- _TASK DETAILS_
Go through the data below. List every line that holds the word "free".

Page layout parsing data
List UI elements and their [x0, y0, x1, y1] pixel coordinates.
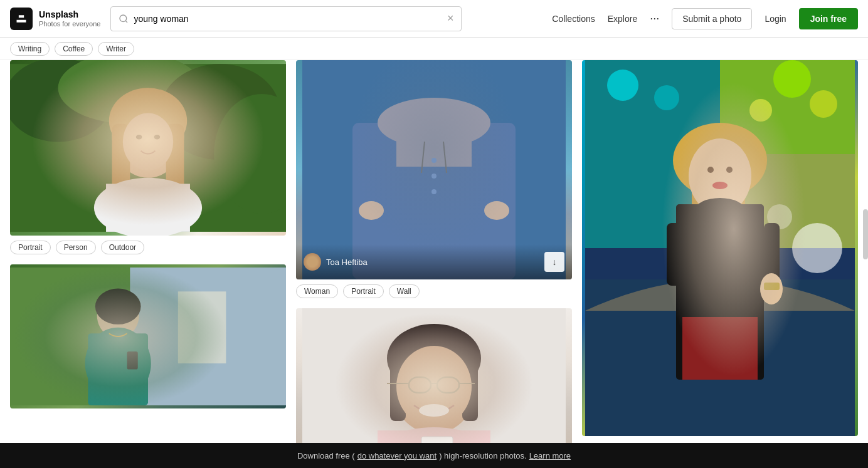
search-input[interactable]	[134, 14, 447, 24]
svg-point-66	[689, 138, 751, 214]
svg-point-41	[396, 346, 472, 427]
photo-image-4	[10, 264, 286, 408]
svg-rect-73	[764, 223, 780, 286]
login-button[interactable]: Login	[765, 14, 786, 24]
tag-wall[interactable]: Wall	[389, 284, 420, 298]
svg-rect-43	[437, 377, 459, 393]
svg-point-63	[673, 123, 767, 198]
svg-point-0	[120, 15, 127, 22]
photo-card-3[interactable]	[582, 60, 858, 436]
tag-woman[interactable]: Woman	[296, 284, 338, 298]
main-content: Portrait Person Outdoor	[0, 60, 868, 468]
logo-text: Unsplash Photos for everyone	[39, 9, 100, 28]
photo-2-overlay: Toa Heftiba ↓	[296, 244, 572, 279]
bottom-link-license[interactable]: do whatever you want	[357, 451, 437, 460]
svg-point-62	[767, 204, 792, 229]
tag-writing[interactable]: Writing	[10, 42, 50, 56]
nav-collections[interactable]: Collections	[552, 14, 595, 24]
svg-point-27	[378, 98, 490, 148]
tag-portrait-2[interactable]: Portrait	[343, 284, 384, 298]
photo-image-1	[10, 60, 286, 236]
photo-grid: Portrait Person Outdoor	[10, 60, 858, 468]
tag-writer[interactable]: Writer	[98, 42, 134, 56]
svg-point-35	[431, 189, 437, 194]
svg-point-74	[760, 273, 783, 304]
svg-point-4	[58, 60, 203, 124]
svg-rect-18	[178, 291, 226, 363]
svg-rect-70	[676, 204, 764, 380]
svg-rect-17	[130, 268, 286, 405]
svg-rect-72	[682, 317, 758, 380]
tag-coffee[interactable]: Coffee	[55, 42, 93, 56]
photo-card-2[interactable]: Toa Heftiba ↓	[296, 60, 572, 279]
svg-rect-65	[726, 160, 745, 286]
svg-point-7	[112, 94, 184, 178]
svg-point-59	[810, 90, 837, 118]
svg-rect-75	[764, 283, 780, 290]
search-icon	[119, 14, 129, 24]
svg-point-47	[419, 404, 449, 417]
scrollbar[interactable]	[863, 209, 868, 259]
logo[interactable]: Unsplash Photos for everyone	[10, 8, 100, 30]
svg-point-58	[773, 60, 811, 98]
svg-point-12	[136, 135, 142, 140]
svg-rect-23	[127, 351, 138, 370]
svg-point-38	[387, 324, 481, 393]
column-1: Portrait Person Outdoor	[10, 60, 286, 468]
svg-point-13	[154, 135, 161, 140]
join-button[interactable]: Join free	[799, 8, 858, 29]
photo-2-tags: Woman Portrait Wall	[296, 284, 572, 298]
svg-rect-42	[409, 377, 431, 393]
svg-rect-64	[692, 160, 711, 286]
svg-rect-39	[390, 358, 406, 421]
tag-person-1[interactable]: Person	[56, 241, 96, 254]
logo-sub: Photos for everyone	[39, 20, 100, 28]
svg-rect-9	[112, 124, 130, 208]
svg-rect-10	[166, 124, 184, 208]
svg-point-61	[792, 223, 842, 273]
svg-point-11	[123, 113, 173, 171]
bottom-text-mid: ) high-resolution photos.	[439, 451, 526, 460]
photo-1-tags: Portrait Person Outdoor	[10, 241, 286, 254]
search-clear-button[interactable]: ×	[447, 12, 454, 25]
svg-point-31	[359, 201, 384, 220]
submit-photo-button[interactable]: Submit a photo	[672, 8, 752, 29]
svg-point-56	[607, 70, 638, 101]
svg-rect-76	[667, 223, 682, 286]
svg-line-30	[443, 142, 447, 173]
svg-point-33	[431, 158, 437, 163]
svg-point-57	[654, 85, 679, 110]
photo-card-4[interactable]	[10, 264, 286, 408]
download-button-2[interactable]: ↓	[544, 252, 564, 272]
nav-explore[interactable]: Explore	[608, 14, 637, 24]
svg-point-8	[109, 88, 187, 153]
tag-outdoor-1[interactable]: Outdoor	[101, 241, 144, 254]
svg-point-21	[85, 328, 151, 400]
logo-name: Unsplash	[39, 9, 100, 20]
svg-point-6	[214, 94, 286, 214]
photo-card-1[interactable]	[10, 60, 286, 236]
svg-point-20	[95, 288, 141, 324]
tags-row: Writing Coffee Writer	[0, 38, 868, 60]
svg-rect-16	[10, 268, 286, 405]
svg-rect-54	[720, 154, 855, 248]
nav-more[interactable]: ···	[650, 12, 659, 25]
logo-icon	[10, 8, 33, 30]
svg-line-29	[421, 142, 425, 173]
bottom-link-learn[interactable]: Learn more	[529, 451, 571, 460]
svg-rect-53	[720, 60, 855, 154]
bottom-text-prefix: Download free (	[297, 451, 355, 460]
svg-point-67	[707, 167, 714, 173]
table-row	[582, 60, 858, 436]
nav-links: Collections Explore ··· Submit a photo L…	[552, 8, 858, 29]
svg-point-19	[97, 293, 139, 338]
svg-rect-52	[585, 60, 720, 248]
table-row: Portrait Person Outdoor	[10, 60, 286, 254]
column-3	[582, 60, 858, 468]
svg-rect-2	[10, 64, 286, 232]
svg-point-32	[484, 201, 509, 220]
author-name-2: Toa Heftiba	[326, 257, 368, 267]
column-2: Toa Heftiba ↓ Woman Portrait Wall	[296, 60, 572, 468]
tag-portrait-1[interactable]: Portrait	[10, 241, 51, 254]
svg-point-71	[695, 198, 745, 223]
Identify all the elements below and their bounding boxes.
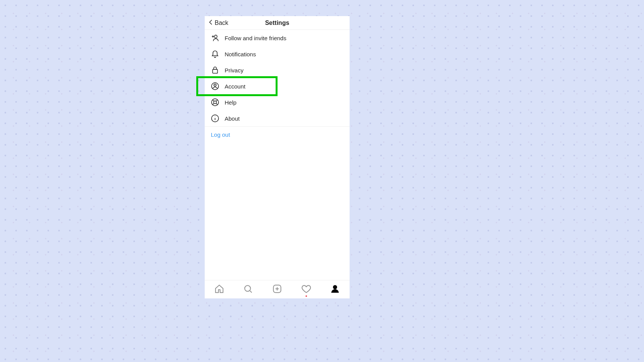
- search-icon: [243, 284, 253, 295]
- back-button[interactable]: Back: [208, 19, 228, 27]
- create-tab[interactable]: [272, 284, 283, 295]
- phone-screen: Back Settings Follow and invite friends …: [205, 16, 350, 298]
- profile-tab[interactable]: [330, 284, 340, 295]
- menu-item-about[interactable]: About: [205, 110, 350, 126]
- notification-dot: [306, 295, 307, 297]
- svg-point-9: [245, 285, 251, 291]
- svg-point-0: [214, 35, 217, 38]
- home-tab[interactable]: [214, 284, 225, 295]
- menu-item-help[interactable]: Help: [205, 94, 350, 110]
- svg-line-10: [250, 290, 252, 292]
- chevron-left-icon: [208, 19, 214, 27]
- heart-icon: [301, 284, 311, 295]
- lifebuoy-icon: [211, 98, 219, 106]
- spacer: [205, 143, 350, 280]
- menu-item-label: Follow and invite friends: [225, 35, 286, 41]
- settings-menu: Follow and invite friends Notifications …: [205, 30, 350, 143]
- back-label: Back: [215, 20, 228, 26]
- add-person-icon: [211, 34, 219, 42]
- create-icon: [272, 284, 282, 295]
- menu-item-label: About: [225, 115, 240, 122]
- home-icon: [214, 284, 224, 295]
- menu-item-label: Privacy: [225, 67, 243, 74]
- bell-icon: [211, 50, 219, 58]
- menu-item-privacy[interactable]: Privacy: [205, 62, 350, 78]
- header-bar: Back Settings: [205, 16, 350, 30]
- svg-point-5: [214, 101, 216, 103]
- info-icon: [211, 114, 219, 123]
- menu-item-label: Account: [225, 83, 245, 90]
- person-icon: [330, 284, 340, 295]
- menu-item-notifications[interactable]: Notifications: [205, 46, 350, 62]
- activity-tab[interactable]: [301, 284, 312, 295]
- menu-item-label: Notifications: [225, 51, 256, 57]
- svg-rect-1: [213, 69, 218, 73]
- bottom-tab-bar: [205, 280, 350, 298]
- svg-point-12: [333, 285, 337, 289]
- svg-point-3: [214, 84, 216, 86]
- user-circle-icon: [211, 82, 219, 90]
- search-tab[interactable]: [243, 284, 253, 295]
- menu-item-label: Help: [225, 99, 237, 106]
- logout-link[interactable]: Log out: [205, 127, 350, 143]
- menu-item-follow-invite[interactable]: Follow and invite friends: [205, 30, 350, 46]
- lock-icon: [211, 66, 219, 74]
- menu-item-account[interactable]: Account: [205, 78, 350, 94]
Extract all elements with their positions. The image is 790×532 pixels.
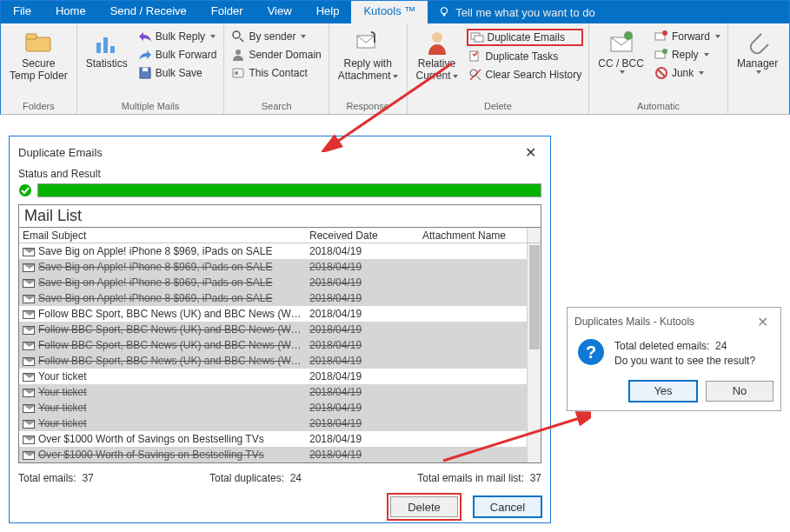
svg-point-27 — [662, 49, 667, 54]
grid-header: Email Subject Received Date Attachment N… — [19, 228, 541, 243]
group-automatic-label: Automatic — [594, 99, 722, 114]
table-row[interactable]: Follow BBC Sport, BBC News (UK) and BBC … — [19, 306, 541, 322]
svg-rect-5 — [103, 37, 108, 53]
table-row[interactable]: Your ticket2018/04/19 — [19, 416, 541, 431]
table-row[interactable]: Over $1000 Worth of Savings on Bestselli… — [19, 431, 541, 447]
tell-me-search[interactable]: Tell me what you want to do — [428, 1, 605, 23]
auto-reply-button[interactable]: Reply — [653, 47, 722, 63]
this-contact-button[interactable]: This Contact — [229, 65, 322, 81]
check-icon — [18, 183, 32, 197]
by-sender-button[interactable]: By sender — [229, 29, 322, 44]
scrollbar-thumb[interactable] — [529, 245, 540, 349]
table-row[interactable]: Follow BBC Sport, BBC News (UK) and BBC … — [19, 353, 541, 369]
forward-icon — [654, 30, 668, 43]
delete-button[interactable]: Delete — [390, 496, 458, 517]
envelope-icon — [23, 404, 35, 413]
no-button[interactable]: No — [706, 381, 773, 402]
clear-history-icon — [468, 68, 482, 82]
svg-point-11 — [236, 50, 241, 55]
table-row[interactable]: Your ticket2018/04/19 — [19, 400, 541, 416]
secure-temp-folder-button[interactable]: Secure Temp Folder — [6, 27, 71, 84]
tab-help[interactable]: Help — [304, 1, 352, 23]
tab-home[interactable]: Home — [43, 1, 98, 23]
group-multiple-mails: Statistics Bulk Reply Bulk Forward Bulk … — [77, 23, 225, 114]
envelope-icon — [23, 279, 35, 288]
row-date: 2018/04/19 — [306, 245, 419, 257]
tab-send-receive[interactable]: Send / Receive — [98, 1, 199, 23]
reply-attachment-icon — [354, 29, 382, 57]
cc-bcc-button[interactable]: CC / BCC — [594, 27, 647, 76]
table-row[interactable]: Save Big on Apple! iPhone 8 $969, iPads … — [19, 259, 541, 275]
folder-icon — [24, 29, 52, 57]
scroll-head — [527, 228, 541, 243]
dropdown-caret-icon — [620, 70, 625, 74]
svg-line-29 — [658, 70, 665, 76]
scrollbar[interactable] — [527, 243, 541, 462]
svg-rect-6 — [110, 46, 115, 53]
tab-file[interactable]: File — [1, 1, 43, 23]
col-subject-header[interactable]: Email Subject — [19, 229, 306, 242]
row-date: 2018/04/19 — [306, 355, 419, 367]
envelope-icon — [23, 310, 35, 319]
row-date: 2018/04/19 — [306, 339, 419, 351]
bulk-reply-button[interactable]: Bulk Reply — [136, 29, 219, 44]
duplicate-tasks-button[interactable]: Duplicate Tasks — [467, 49, 584, 64]
table-row[interactable]: Your ticket2018/04/19 — [19, 369, 541, 384]
auto-forward-button[interactable]: Forward — [653, 29, 722, 44]
table-row[interactable]: Follow BBC Sport, BBC News (UK) and BBC … — [19, 322, 541, 337]
cc-bcc-icon — [607, 29, 635, 57]
reply-with-attachment-button[interactable]: Reply with Attachment — [335, 27, 402, 84]
tab-view[interactable]: View — [256, 1, 304, 23]
col-attachment-header[interactable]: Attachment Name — [419, 229, 527, 242]
dropdown-caret-icon — [210, 35, 216, 38]
group-multiple-label: Multiple Mails — [83, 99, 219, 114]
row-date: 2018/04/19 — [306, 417, 419, 429]
yes-button[interactable]: Yes — [629, 381, 697, 402]
row-subject: Your ticket — [38, 417, 87, 429]
group-manager-label — [734, 110, 781, 114]
group-search-label: Search — [229, 99, 322, 114]
auto-junk-button[interactable]: Junk — [653, 65, 722, 81]
dialog-titlebar: Duplicate Emails ✕ — [18, 142, 541, 163]
relative-current-button[interactable]: Relative Current — [413, 27, 461, 84]
manager-button[interactable]: Manager — [734, 27, 781, 76]
statistics-button[interactable]: Statistics — [83, 27, 131, 72]
sender-domain-button[interactable]: Sender Domain — [229, 47, 322, 63]
save-icon — [138, 66, 152, 80]
close-icon[interactable]: ✕ — [752, 314, 773, 330]
col-date-header[interactable]: Received Date — [306, 229, 419, 242]
svg-rect-1 — [443, 14, 446, 17]
table-row[interactable]: Over $1000 Worth of Savings on Bestselli… — [19, 447, 541, 462]
contact-icon — [231, 66, 245, 80]
bulk-forward-button[interactable]: Bulk Forward — [136, 47, 219, 63]
chart-icon — [93, 29, 121, 57]
table-row[interactable]: Save Big on Apple! iPhone 8 $969, iPads … — [19, 290, 541, 306]
table-row[interactable]: Save Big on Apple! iPhone 8 $969, iPads … — [19, 275, 541, 290]
attachment-icon — [744, 29, 772, 57]
clear-search-history-button[interactable]: Clear Search History — [467, 67, 584, 83]
row-subject: Follow BBC Sport, BBC News (UK) and BBC … — [38, 323, 306, 336]
svg-rect-17 — [475, 36, 483, 42]
svg-rect-8 — [143, 68, 148, 71]
bulk-save-button[interactable]: Bulk Save — [136, 65, 219, 81]
close-icon[interactable]: ✕ — [520, 144, 541, 161]
svg-rect-4 — [96, 43, 101, 53]
reply-icon — [654, 48, 668, 62]
svg-point-15 — [432, 32, 442, 43]
status-label: Status and Result — [18, 168, 541, 180]
table-row[interactable]: Your ticket2018/04/19 — [19, 384, 541, 400]
svg-point-25 — [662, 30, 667, 36]
tab-folder[interactable]: Folder — [199, 1, 256, 23]
table-row[interactable]: Save Big on Apple! iPhone 8 $969, iPads … — [19, 243, 541, 259]
tab-strip: File Home Send / Receive Folder View Hel… — [1, 1, 789, 23]
row-subject: Over $1000 Worth of Savings on Bestselli… — [38, 449, 264, 461]
table-row[interactable]: Follow BBC Sport, BBC News (UK) and BBC … — [19, 337, 541, 353]
duplicate-emails-button[interactable]: Duplicate Emails — [467, 29, 584, 46]
row-date: 2018/04/19 — [306, 292, 419, 304]
tab-kutools[interactable]: Kutools ™ — [351, 1, 428, 23]
grid-body[interactable]: Save Big on Apple! iPhone 8 $969, iPads … — [19, 243, 541, 462]
svg-point-9 — [233, 31, 240, 38]
group-delete-label: Delete — [413, 99, 584, 114]
duplicate-tasks-icon — [468, 50, 482, 63]
cancel-button[interactable]: Cancel — [474, 496, 541, 517]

- _YOUR SOLUTION_
join-button[interactable]: Join free	[799, 8, 858, 29]
bottom-text-prefix: Download free (	[297, 451, 355, 460]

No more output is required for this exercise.